:: Task objective ::
What follows is a set of records; repeat them exactly, without the pictures.
____ Available data
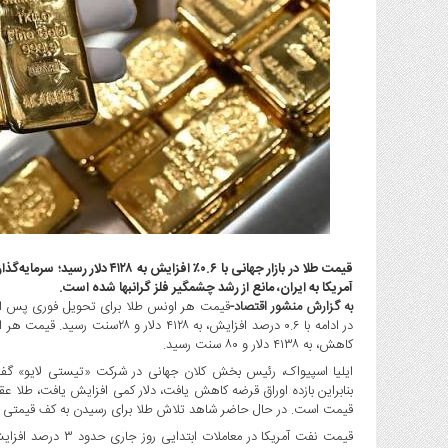
گاز
و
پتروشیمی
صنعت
و
خودرو
استارت
آپ
و
فن
آوری
قیمت طلا در بازار جهانی با ۰.۶٪ 
بانک
آمریکا به ایران، مانع از رشد چشمگیر فلز گرانبها شده است.
،
به گزارش منشور اقتصاد-
قیمت هر اونس طلا برای تحویل فوری پس از کا
بیمه
و
کاهش، به ۴۱۳۸ دلار و ۸۰ سنت رسید.
ارز
دیجیتال
بنابراین بازده اوراق قرضه کاهش یافت، دلار کمی افزایش یافت، طلا عق
قیمت است. در حال حاضر شاهد تلاش طلا برای رسیدن به کف قیمتی بود
کشاورزی
و
قیمت نفت آمریکا در م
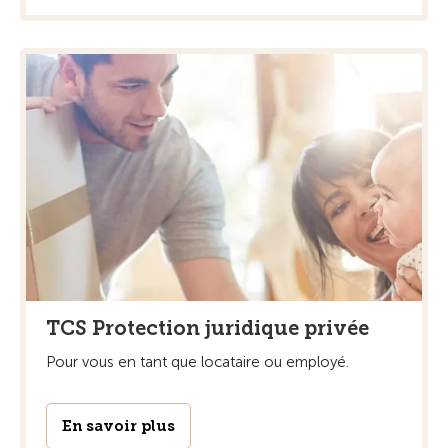
TCS Protection juridique privée
Pour vous en tant que locataire ou employé.
En savoir plus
________
:: Solution to this task ::
گاز
و
پتروشیمی
صنعت
و
خودرو
استارت
آپ
و
فن
آوری
قیمت طلا در بازار جهانی با ۰.۶٪ 
بانک
آمریکا به ایران، مانع از رشد چشمگیر فلز گرانبها شده است.
،
به گزارش منشور اقتصاد-
قیمت هر اونس طلا برای تحویل فوری پس از کا
بیمه
و
کاهش، به ۴۱۳۸ دلار و ۸۰ سنت رسید.
ارز
دیجیتال
بنابراین بازده اوراق قرضه کاهش یافت، دلار کمی افزایش یافت، طلا عق
قیمت است. در حال حاضر شاهد تلاش طلا برای رسیدن به کف قیمتی بود
کشاورزی
و
قیمت نفت آمریکا در م
TCS Protection juridique privée
Pour vous en tant que locataire ou employé.
En savoir plus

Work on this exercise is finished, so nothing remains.